I am most impressed by the manner in which Adichie compresses her narrative. She packs a whole world into a few paragraphs. (This is precisely what a short story ought to be.) She builds for us a rich universe in broad and subtle strokes. Her stories -- whether about immigrants coping with life in an American city, or middle class Nigerian university students -- are not a so much about events as the clash between tradition and modernity. She reveals to us how imported dreams affect relationships between parents and children, husbands and wives, women and women. She does not moralise and she does not give us conclusions; instead she gives us wisdom and compassion. I was hugely amused to learn that middle-class indulgent mothers in Nigeria behave exactly like one of my aunts.

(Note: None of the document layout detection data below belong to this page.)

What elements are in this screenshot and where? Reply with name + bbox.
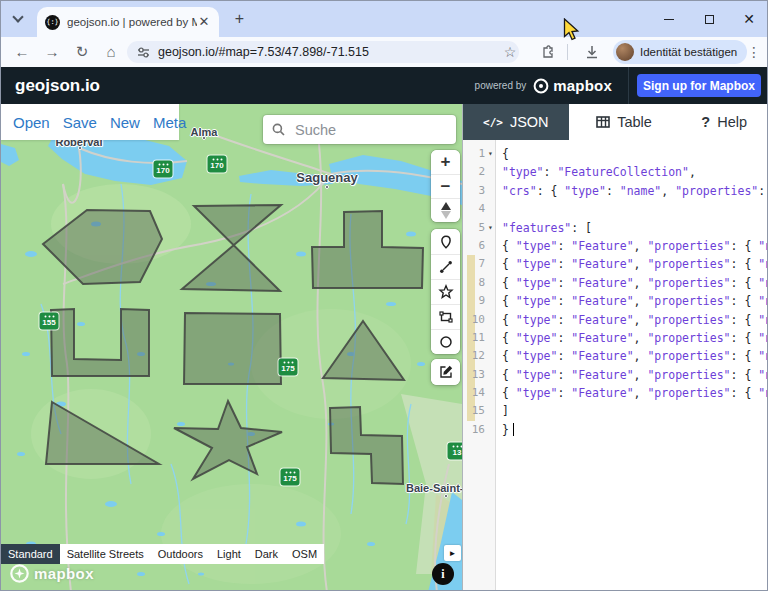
editor-line-9[interactable]: 9{ "type": "Feature", "properties": { "n…: [463, 292, 768, 310]
home-icon[interactable]: ⌂: [100, 41, 122, 63]
style-osm[interactable]: OSM: [285, 544, 324, 564]
draw-marker-button[interactable]: [431, 229, 460, 254]
tab-help[interactable]: ? Help: [679, 104, 768, 140]
draw-rectangle-button[interactable]: [431, 304, 460, 329]
identity-button[interactable]: Identität bestätigen: [613, 40, 747, 64]
maximize-button[interactable]: [689, 1, 729, 37]
editor-line-12[interactable]: 12{ "type": "Feature", "properties": { "…: [463, 347, 768, 365]
code-line[interactable]: { "type": "Feature", "properties": { "na: [496, 311, 768, 329]
code-line[interactable]: { "type": "Feature", "properties": { "na: [496, 292, 768, 310]
feature-bowtie[interactable]: [182, 205, 281, 291]
back-icon[interactable]: ←: [11, 41, 33, 63]
editor-line-2[interactable]: 2"type": "FeatureCollection",: [463, 163, 768, 181]
route-shield-175: 175: [281, 469, 300, 486]
extensions-icon[interactable]: [537, 41, 559, 63]
editor-line-5[interactable]: 5▾"features": [: [463, 219, 768, 237]
code-line[interactable]: { "type": "Feature", "properties": { "na: [496, 237, 768, 255]
feature-u-shape[interactable]: [51, 309, 149, 376]
editor-line-1[interactable]: 1▾{: [463, 145, 768, 163]
map-search-box[interactable]: [263, 115, 456, 144]
draw-circle-button[interactable]: [431, 329, 460, 354]
url-bar[interactable]: geojson.io/#map=7.53/47.898/-71.515: [127, 41, 519, 63]
feature-z-shape[interactable]: [330, 407, 403, 484]
forward-icon[interactable]: →: [41, 41, 63, 63]
editor-line-3[interactable]: 3"crs": { "type": "name", "properties": …: [463, 182, 768, 200]
tab-table[interactable]: Table: [569, 104, 680, 140]
zoom-in-button[interactable]: +: [431, 150, 460, 174]
code-line[interactable]: }: [496, 421, 768, 439]
reload-icon[interactable]: ↻: [71, 41, 93, 63]
style-standard[interactable]: Standard: [1, 544, 60, 564]
code-line[interactable]: [496, 200, 768, 218]
feature-square[interactable]: [184, 313, 281, 384]
editor-line-7[interactable]: 7{ "type": "Feature", "properties": { "n…: [463, 255, 768, 273]
code-line[interactable]: { "type": "Feature", "properties": { "na: [496, 347, 768, 365]
editor-line-14[interactable]: 14{ "type": "Feature", "properties": { "…: [463, 384, 768, 402]
line-gutter: 14: [463, 384, 496, 402]
table-icon: [596, 116, 610, 128]
new-tab-button[interactable]: +: [231, 11, 248, 28]
collapse-panel-arrow[interactable]: ►: [444, 545, 461, 561]
menu-item-open[interactable]: Open: [13, 114, 50, 131]
tab-json-label: JSON: [510, 114, 549, 130]
map-canvas[interactable]: RobervalAlmaSaguenayBaie-Saint-Paul 1701…: [1, 104, 462, 591]
browser-tab[interactable]: {:} geojson.io | powered by Mapbox ✕: [37, 7, 219, 37]
json-editor[interactable]: 1▾{2"type": "FeatureCollection",3"crs": …: [463, 140, 768, 591]
menu-kebab-icon[interactable]: ⋮: [743, 41, 765, 63]
code-line[interactable]: "type": "FeatureCollection",: [496, 163, 768, 181]
mapbox-attribution[interactable]: mapbox: [9, 563, 94, 584]
feature-star[interactable]: [174, 401, 282, 479]
line-gutter: 5▾: [463, 219, 496, 237]
place-dot: [202, 136, 206, 140]
signup-button[interactable]: Sign up for Mapbox: [637, 74, 761, 97]
site-brand: geojson.io: [15, 76, 100, 96]
editor-line-6[interactable]: 6{ "type": "Feature", "properties": { "n…: [463, 237, 768, 255]
style-satellite-streets[interactable]: Satellite Streets: [60, 544, 151, 564]
minimize-button[interactable]: [649, 1, 689, 37]
tab-search-icon[interactable]: [11, 12, 25, 26]
draw-line-button[interactable]: [431, 254, 460, 279]
download-icon[interactable]: [581, 41, 603, 63]
code-line[interactable]: "crs": { "type": "name", "properties": {: [496, 182, 768, 200]
code-line[interactable]: { "type": "Feature", "properties": { "na: [496, 384, 768, 402]
bookmark-star-icon[interactable]: ☆: [499, 41, 521, 63]
draw-polygon-button[interactable]: [431, 279, 460, 304]
feature-t-shape[interactable]: [312, 211, 423, 288]
tab-json[interactable]: </> JSON: [463, 104, 569, 140]
line-gutter: 15: [463, 402, 496, 420]
editor-line-13[interactable]: 13{ "type": "Feature", "properties": { "…: [463, 366, 768, 384]
zoom-out-button[interactable]: −: [431, 174, 460, 198]
site-header: geojson.io powered by mapbox Sign up for…: [1, 67, 768, 104]
code-line[interactable]: "features": [: [496, 219, 768, 237]
route-shield-13: 13: [448, 443, 463, 460]
editor-line-8[interactable]: 8{ "type": "Feature", "properties": { "n…: [463, 274, 768, 292]
fold-arrow-icon[interactable]: ▾: [485, 145, 496, 163]
editor-line-4[interactable]: 4: [463, 200, 768, 218]
tab-title: geojson.io | powered by Mapbox: [67, 16, 197, 28]
code-line[interactable]: ]: [496, 402, 768, 420]
tab-close-icon[interactable]: ✕: [197, 15, 211, 29]
close-button[interactable]: ✕: [729, 1, 768, 37]
code-line[interactable]: {: [496, 145, 768, 163]
menu-item-new[interactable]: New: [110, 114, 140, 131]
editor-line-11[interactable]: 11{ "type": "Feature", "properties": { "…: [463, 329, 768, 347]
code-line[interactable]: { "type": "Feature", "properties": { "na: [496, 366, 768, 384]
code-line[interactable]: { "type": "Feature", "properties": { "na: [496, 274, 768, 292]
fold-arrow-icon[interactable]: ▾: [485, 219, 496, 237]
style-dark[interactable]: Dark: [248, 544, 285, 564]
edit-features-button[interactable]: [431, 359, 460, 385]
editor-line-10[interactable]: 10{ "type": "Feature", "properties": { "…: [463, 311, 768, 329]
style-light[interactable]: Light: [210, 544, 248, 564]
editor-line-16[interactable]: 16}: [463, 421, 768, 439]
site-settings-icon[interactable]: [137, 46, 150, 59]
menu-item-save[interactable]: Save: [63, 114, 97, 131]
menu-item-meta[interactable]: Meta: [153, 114, 186, 131]
map-label-baie-saint-paul: Baie-Saint-Paul: [406, 482, 462, 494]
code-line[interactable]: { "type": "Feature", "properties": { "na: [496, 329, 768, 347]
search-input[interactable]: [293, 121, 447, 139]
map-info-button[interactable]: i: [432, 563, 454, 585]
code-line[interactable]: { "type": "Feature", "properties": { "na: [496, 255, 768, 273]
style-outdoors[interactable]: Outdoors: [151, 544, 210, 564]
editor-line-15[interactable]: 15]: [463, 402, 768, 420]
compass-button[interactable]: [431, 198, 460, 222]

"My brother, Nnambia looked just like my mother with the honey-fair complexion large eyes and generous mouth that curved perfectly. When my mother took us to the market traders would call out. ‘Hey Madam, why did you waste your fair skin on a boy and leave the girl so dark. What is a boy doing with all that beauty?’ And my mother would chuckle as though she took a mischievous and joyful responsibility for Nnambia’s good looks. When, at eleven, Nnambia broke the window of his classroom with stone, my mother gave him the money to replace it and did not tell my father. When he lost some library books in class two, she told his former mistress that our houseboy had stolen them. When in class three, he left home early every day to attend catechism and it turned out that he never once went and so could not receive Holy Communion she told the other parents that he had malaria on the examination day. When he took the key of my father’s car and pressed it into a piece of soap that my father found before Nnambia could take it to a locksmith, she made vague sounds about how he was just experimenting and didn’t mean a thing…"
(Cell One)
Adichie’s narrative method is simple, straightforward and skilful. Today she stands amongst the front rank of fiction writers. I would not be surprised if she is nominated for a Nobel Prize in not too distant a future.